Jimmy'd wanted to go into the Army, and had envied him for receiving the pitch. Todd thought hard, and some fragments of memory came back to him. Jimmy had managed to knock up a cheerleader his sophomore year, and there'd been a shotgun wedding. He'd wanted to leave more than any of them did, but in the end he was trapped in their small town more surely than any of them. And soft-spoken Drew with his altruistic dreams of good for the world had died in a drunk driving accident, the foolish pedestrian trying to walk across the street. Bobby... Bobby had just faded into the same blah blankness that claimed most of the town, following in his father's footsteps the way his son would follow in his. It was that fate that Todd had wanted to escape when he joined the Army, because he had seen the monotony and the soul death that had overtaken them, and he wanted no part of it.
What would they think of him now, rebelling against the government, hiding in Canada? Out of all of them, he was the one who least expected to leave, and out of all of them he was the only one who had a chance to leave. But he didn't want to go further down that train of thought, because all it would do was leave him with a headache and a lot of regrets. The idyll of his small town was only a memory now, bereft of all its innocence and shorn of all its freedom.

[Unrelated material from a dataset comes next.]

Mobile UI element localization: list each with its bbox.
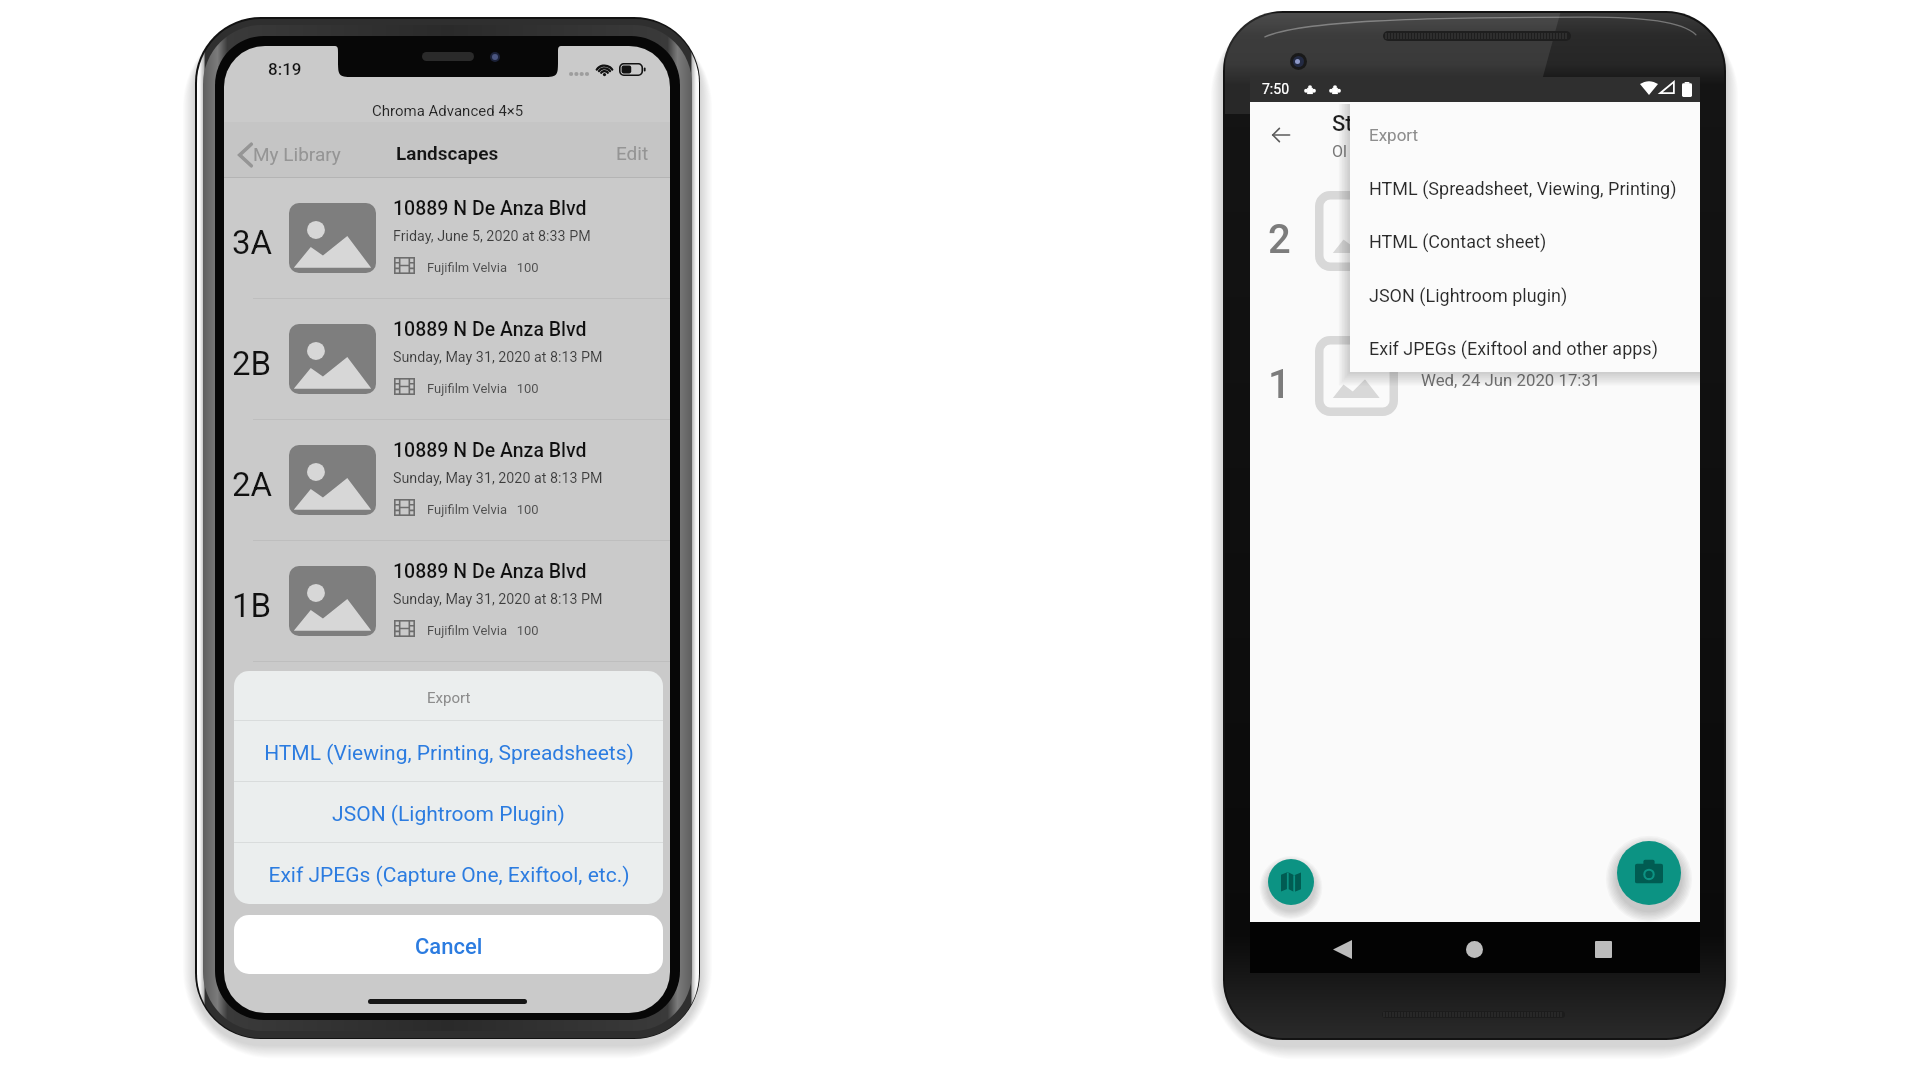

He took a deep breath of the night air, feeling the chill wind cut into his throat like a knife; the air bore the scent of ozone, the sign of a change in the weather. It might rain, it might snow, and he wasn't attuned enough to know which one was coming. He shivered and pulled the quilt up to his chin. His eyes closed again, and slowly but surely he drifted back into dreams of June sunshine and rocks skipping across the water.